81 S.E. 189 | S.C. | 1914
March 31, 1914. The opinion of the Court was delivered by The plaintiff set out two causes of action in his complaint. In the first, he alleges that, in the fall of 1908, his intestate was negligently injured by the defendant in consequence of which she suffered in body and mind and was partially incapacitated, until December, 1911, when she died. On account of her injury, he asks for $5,000.00 damages.
In the second cause of action, he alleges the same injury, and that it caused her death, and prays judgment for $10,000.00 damages for the benefit of her husband and children.
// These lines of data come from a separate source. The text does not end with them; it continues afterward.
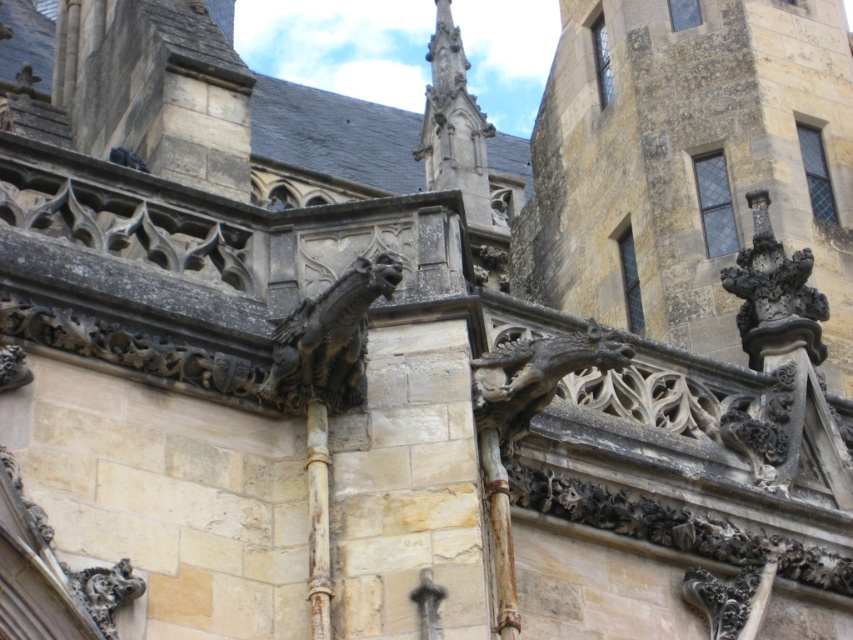 You are an architect examining the historic building. You notice a point marked at coordinates (328, 339). What object is located at this point?

The point at coordinates (328, 339) is occupied by the dark stone gargoyle at center.

Consider the image. You are an architect inspecting the facade of a historic building. You notice two gargoyles on the roofline. The dark stone gargoyle at center and the carved stone gargoyle at upper right. Which gargoyle is positioned to the left when viewed from the front of the building?

The dark stone gargoyle at center is positioned to the left of the carved stone gargoyle at upper right. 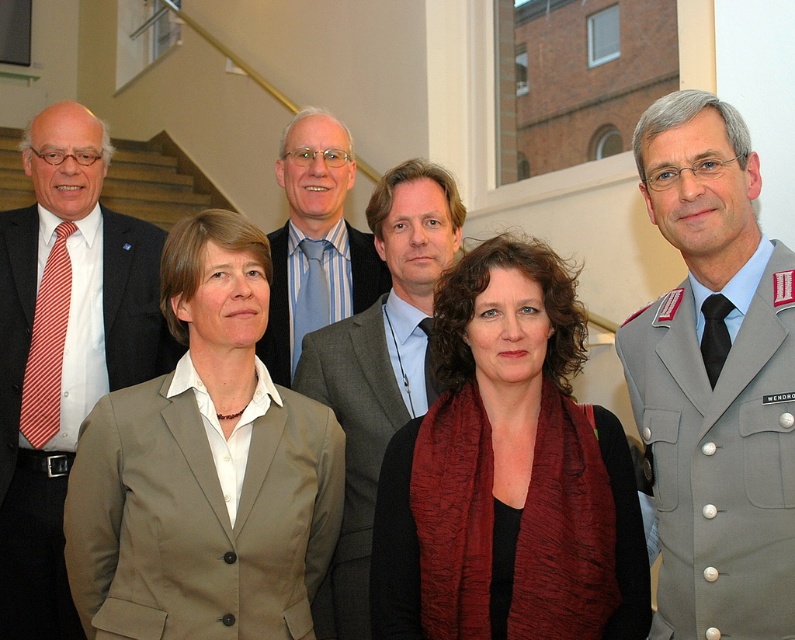 Question: Does gray uniform at center appear on the left side of red striped tie at left?

Choices:
 (A) yes
 (B) no

Answer: (B)

Question: Does red striped tie at left have a greater width compared to gray wool suit at center?

Choices:
 (A) yes
 (B) no

Answer: (A)

Question: Among these points, which one is farthest from the camera?

Choices:
 (A) (402, 353)
 (B) (95, 131)

Answer: (B)

Question: Estimate the real-world distances between objects in this image. Which object is closer to the light blue striped tie at center?

Choices:
 (A) gray uniform at center
 (B) gray wool suit at center
 (C) beige fabric suit at center
 (D) matte red scarf at center

Answer: (B)

Question: Is beige fabric suit at center to the right of light blue striped tie at center from the viewer's perspective?

Choices:
 (A) no
 (B) yes

Answer: (A)

Question: Which of the following is the closest to the observer?

Choices:
 (A) (363, 380)
 (B) (433, 456)
 (C) (198, 557)
 (D) (669, 129)

Answer: (D)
The defendant demurred to the complaint on the ground that two causes of action were improperly united therein. The demurrer was overruled, and defendant appealed on the sole ground that the Court erred in not holding that two separate and distinct causes of action were improperly united in the complaint. *29
At the common law, the first cause of action would have died with the intestate. But it was made to survive to her administrator by the statute, which was passed in 1905 (24 Stat. 945, incorporated as section 2963, vol. I, Code 1912), which provides among other things that causes of action for and in respect to "any and all injuries to the person" shall survive to the personal representative of the deceased. Also, at the common law, there was no right of action for an injury causing death. The statute familiarly known as Lord Campbell's act (which, with some amendments, is incorporated in the Code of 1912, vol. I, sections 3955-3956) gave such a right of action. This was the creation of a new right of action, where none existed before. Mayo's Estate,
Now the only question presented by this appeal is: Can these two causes of action be joined in the same complaint? Section 218 of the Code of Civil Procedure provides what causes of action may be united in the same complaint. The first subdivision of that section permits the joinder of several causes of action in the same complaint, where they arise out of the same transaction. Unquestionably both of these causes of action arose out of the same transaction — the same accident and injury. But the last paragraph of that section further provides that the causes of action so united, except in actions for foreclosure of mortgages, must affect all the parties to the *30
action. In this respect, these two causes of action fall short of the statutory requirement. While the party plaintiff is nominally the same as to each cause of action, in reality his relation to and interest in each is entirely separate and distinct. In the one, he is the representative of the estate of the deceased, and the recovery, if any, is for damages resulting from the injury to deceased, and the amount recovered will go into his hands as assets of the estate, liable for the payment of debts and other claims against the estate. In the other, he is the representative of the beneficiaries named in the statute, and the recovery, if any, is for damages resulting to them, and the amount recovered will be distributed amongst them. Therefore, as representative of the estate, the cause of action in favor of the husband and children does not affect him; and as representative of the husband and children, the cause of action in favor of the estate does not affect him. In Reed
v. Ry. Co.,
Moreover, the elements of damage recoverable are entirely different. In the first, plaintiff may recover all damages which his intestate sustained by reason of the injury, such as physical and mental suffering, expenses, loss of time and impaired capacity. In the other, no damages resulting to the deceased are recoverable, but only such as her death caused to her husband and children. *31 Necessarily, therefore, there must be separate verdicts and separate judgments, and, hence, there should be separate actions and separate trials.
Reversed.
MR. JUSTICE GAGE took no part in this case.